Neste aspecto quase cómico onde se junta o comer e a vontade de comer da ânsia de notoriedade, Cristina Ferreira é a nova Dona Disto Tudo.

Aparecem diariamente vários temas nos media que são poeira inútil, disparate consagrado, ou vazio consubstanciado nos próprios autores desse carrossel. Neste último caso, surgiu o assunto da recandidatura a Belém de Marcelo Rebelo de Sousa, algo do qual o próprio é o principal promotor e interessado. Diz que ainda não tomou uma decisão, mas eu posso informar que se recandidata e acrescento factos: já falou com Manuel Luís Goucha, foi ao primeiro Quadratura do Círculo na TVI, ligou para a Cristina Ferreira, inaugurou a nova sede da Impresa, foi à Gala Vidas do CM e prometeu que ia arranjar tempo para ver a nova novela da CMTV. Fez o pleno das televisões (só não incluiu a RTP porque hoje em dia ninguém lhe liga, diga-se a verdade e com mágoa pois somos nós portugueses que pagamos), quer agradar a gregos e troianos, tal como um dia decidiu deixar de ser do Sporting e dizer que era do Braga para não desagradar aos rivais. É assim Marcelo. Já decidiu, procura a unanimidade e faz o seu próprio folclore. É um estilo que muitos portugueses apreciam.
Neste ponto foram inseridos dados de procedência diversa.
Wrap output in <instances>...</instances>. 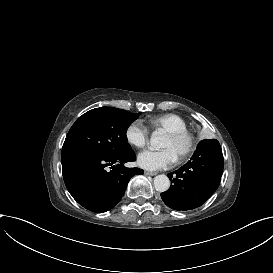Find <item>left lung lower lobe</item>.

Marcelo é um bicho televisivo, criou o seu “ethos” e “pathos” na TVI onde brindava todos com simpatia enquanto destilava as suas diabruras que são o sangue verdadeiro que corre nele. Conhece o meio, sabe da importância das redes sociais na actualidade e mergulha em “selfies” sem qualquer pudor, porém, sente que para chegar mais facilmente às salas dos potenciais eleitores o melhor meio continua a ser a televisão. Os políticos têm um dilema: notoriedade ou reputação? Se conseguissem conjugar as duas seria fantástico, o problema é que se há vantagens numa destas variáveis pode-se perder na outra. Por cá, a campeã de programas que dão notoriedade fácil, entrando num consumidor e eleitorado que pode ser fiel trazendo o elemento de proximidade e “lado pessoal” que a classe política tem a pulsão por exibir chama-se “Programa da Cristina”. Ali já esteve Marcelo ao telefone, António Costa a elaborar uma cataplana como quem concebe uma geringonça e Assunção Cristas a cozinhar um económico arroz de atum.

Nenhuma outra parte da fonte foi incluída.